# Kilo

Kilo Code should use a named OpenAI-compatible provider that points at Codex Pooler's `/v1` base URL. Kilo appends `/chat/completions` itself, so do not set `baseURL` to a full `/v1/chat/completions` endpoint.

## Install

Use the current npm package:

```bash
npm install -g @kilocode/cli@latest
```

For one-off use without a global install, run `npx -y @kilocode/cli@latest`.

## Provider shape

For a deployed instance, add `~/.config/kilo/kilo.jsonc`:

```jsonc
{
  "$schema": "https://app.kilo.ai/config.json",
  "model": "codex-pooler/gpt-5.5",
  "enabled_providers": ["codex-pooler"],
  "provider": {
    "codex-pooler": {
      "options": {
        "apiKey": "{env:CODEX_POOLER_API_KEY}",
        "baseURL": "https://codex-pooler.example.com/v1"
      },
      "models": {
        "gpt-5.5": {
          "name": "GPT-5.5 via Codex Pooler",
          "tool_call": true,
          "reasoning": true,
          "temperature": false,
          "attachment": true,
          "modalities": {
            "input": ["text", "image"],
            "output": ["text"]
          },
          "limit": {
            "context": 272000,
            "input": 228000,
            "output": 64000
          }
        }
      }
    }
  },
  "compaction": {
    "threshold_percent": 75
  }
}
```

For local setup, change `baseURL` to `http://localhost:4000/v1`.
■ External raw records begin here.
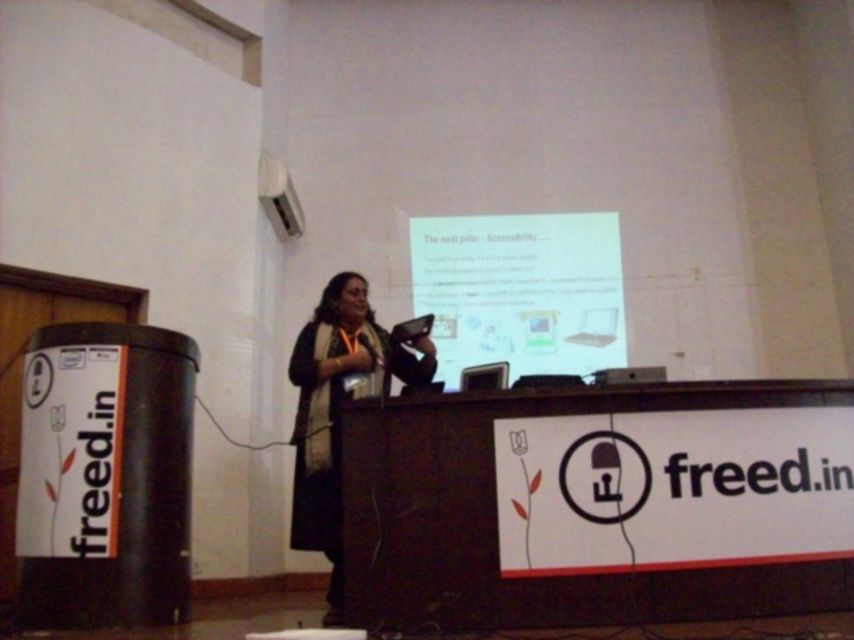 Where is `white glossy projector screen at upper center`? white glossy projector screen at upper center is located at coordinates (519, 291).

Does white glossy projector screen at upper center have a lesser width compared to black fabric at center?

In fact, white glossy projector screen at upper center might be wider than black fabric at center.

Is point (566, 291) closer to viewer compared to point (346, 301)?

That is False.

Where is `white glossy projector screen at upper center`? The width and height of the screenshot is (854, 640). white glossy projector screen at upper center is located at coordinates (519, 291).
`{env:CODEX_POOLER_API_KEY}` keeps the Pool API key outside the config file. Define only model ids your assigned Pool can serve. If you add Kilo permissions, use the object form such as `"permission": {"bash": "allow"}`; do not set `"permission": "ask"`, which is not a valid Kilo config shape.
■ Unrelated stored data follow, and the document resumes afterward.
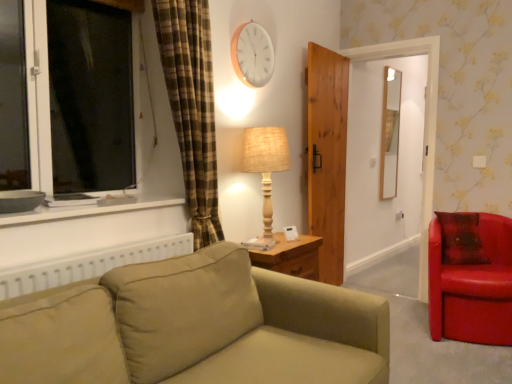 Question: Would you say shiny leather armchair at right is to the left or to the right of woven beige lamp at center in the picture?

Choices:
 (A) left
 (B) right

Answer: (B)

Question: From a real-world perspective, is shiny leather armchair at right physically located above or below woven beige lamp at center?

Choices:
 (A) above
 (B) below

Answer: (B)

Question: Considering the real-world distances, which object is closest to the matte gray bowl at left?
Kilo uses OpenCode-style `limit.{context,input,output}` fields but includes reasoning tokens in overflow accounting and supports `compaction.threshold_percent` for preflight compaction. `limit.input: 228000` leaves 208k usable input tokens after the default 20k reserve; the optional 75% threshold asks Kilo to compact even earlier.

For GPT-5 OpenAI-compatible models, Kilo suppresses the outgoing max-token request field to avoid incompatible `max_tokens`, so `limit.output` is still important for local context math and UI even when it is not forwarded.

## Route shape

Kilo is a chat-completions client. It sends model requests to `POST /v1/chat/completions`, and Codex Pooler translates supported chat-completions requests into Codex Responses work internally. Do not point Kilo at `/backend-api/codex`, `/v1/responses`, or `/v1/chat/completions` as the configured base URL.

## Connection Check

Run a tool-using prompt from an isolated directory:

```bash
mkdir -p /tmp/codex-pooler-kilo-check
cd /tmp/codex-pooler-kilo-check

export CODEX_POOLER_API_KEY=<pool-api-key>
kilo run \
  --model codex-pooler/gpt-5.5 \
  --pure \
  --auto \
  --format json \
  --dir "$PWD" \
  'Use your tools to create kilo-ok.txt containing exactly: kilo ok. After the file exists, reply with exactly: kilo ok'
```

`--pure` keeps external plugins out of the check. `--auto` is only for trusted isolated automation, because it lets Kilo approve tool permissions automatically.

## MCP boundary

Kilo model requests use Codex Pooler's narrow OpenAI-compatible `/v1` support for selected SDK routes. Codex Pooler doesn't provide full OpenAI API parity.

Codex Pooler model use does not require MCP. If you need operator metadata from `/mcp`, use a separate MCP-capable host and authenticate it with an operator-owned MCP token, not the Pool API key.